Input data
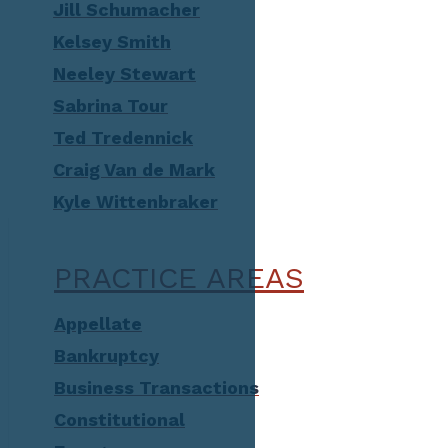
Jill Schumacher
Kelsey Smith
Neeley Stewart
Sabrina Tour
Ted Tredennick
Craig Van de Mark
Kyle Wittenbraker
PRACTICE AREAS
Appellate
Bankruptcy
Business Transactions
Constitutional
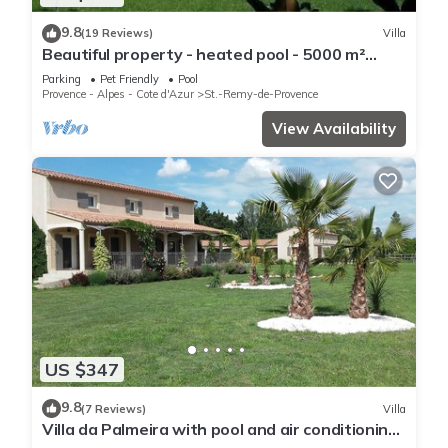
9.8
(19 Reviews)
Villa
Beautiful property - heated pool - 5000 m²
garden with trees - St Rémy de Provence
Parking
Pet Friendly
Pool
Provence - Alpes - Cote d'Azur
St.-Remy-de-Provence
View Availability
US $347
9.8
(7 Reviews)
Villa
Villa da Palmeira with pool and air conditioning
between Alpilles and Montagnette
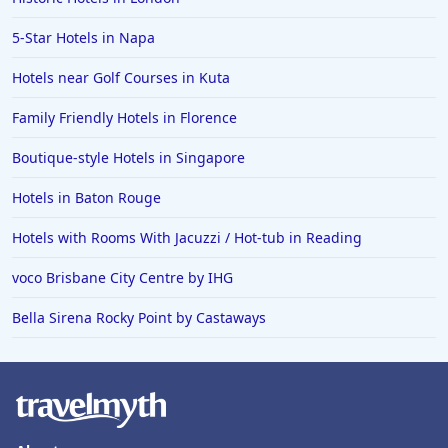
5-Star Hotels in Napa
Hotels near Golf Courses in Kuta
Family Friendly Hotels in Florence
Boutique-style Hotels in Singapore
Hotels in Baton Rouge
Hotels with Rooms With Jacuzzi / Hot-tub in Reading
voco Brisbane City Centre by IHG
Bella Sirena Rocky Point by Castaways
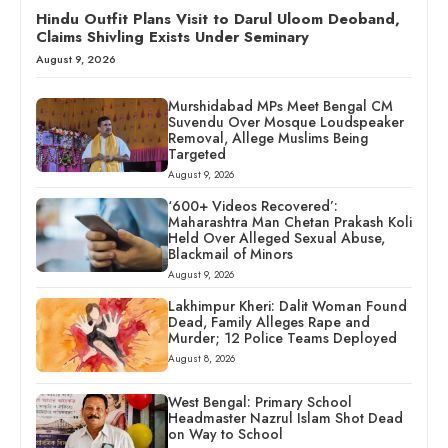
Hindu Outfit Plans Visit to Darul Uloom Deoband,
Claims Shivling Exists Under Seminary
August 9, 2026
Murshidabad MPs Meet Bengal CM
Suvendu Over Mosque Loudspeaker
Removal, Allege Muslims Being
Targeted
August 9, 2026
‘600+ Videos Recovered’:
Maharashtra Man Chetan Prakash Koli
Held Over Alleged Sexual Abuse,
Blackmail of Minors
August 9, 2026
Lakhimpur Kheri: Dalit Woman Found
Dead, Family Alleges Rape and
Murder; 12 Police Teams Deployed
August 8, 2026
West Bengal: Primary School
Headmaster Nazrul Islam Shot Dead
on Way to School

What to work on
Repeat the data exactly in full, omitting its pictures.

Your response
Jill Schumacher
Kelsey Smith
Neeley Stewart
Sabrina Tour
Ted Tredennick
Craig Van de Mark
Kyle Wittenbraker
PRACTICE AREAS
Appellate
Bankruptcy
Business Transactions
Constitutional
9.8
(19 Reviews)
Villa
Beautiful property - heated pool - 5000 m²
garden with trees - St Rémy de Provence
Parking
Pet Friendly
Pool
Provence - Alpes - Cote d'Azur
St.-Remy-de-Provence
View Availability
US $347
9.8
(7 Reviews)
Villa
Villa da Palmeira with pool and air conditioning
between Alpilles and Montagnette
5-Star Hotels in Napa
Hotels near Golf Courses in Kuta
Family Friendly Hotels in Florence
Boutique-style Hotels in Singapore
Hotels in Baton Rouge
Hotels with Rooms With Jacuzzi / Hot-tub in Reading
voco Brisbane City Centre by IHG
Bella Sirena Rocky Point by Castaways
Hindu Outfit Plans Visit to Darul Uloom Deoband,
Claims Shivling Exists Under Seminary
August 9, 2026
Murshidabad MPs Meet Bengal CM
Suvendu Over Mosque Loudspeaker
Removal, Allege Muslims Being
Targeted
August 9, 2026
‘600+ Videos Recovered’:
Maharashtra Man Chetan Prakash Koli
Held Over Alleged Sexual Abuse,
Blackmail of Minors
August 9, 2026
Lakhimpur Kheri: Dalit Woman Found
Dead, Family Alleges Rape and
Murder; 12 Police Teams Deployed
August 8, 2026
West Bengal: Primary School
Headmaster Nazrul Islam Shot Dead
on Way to School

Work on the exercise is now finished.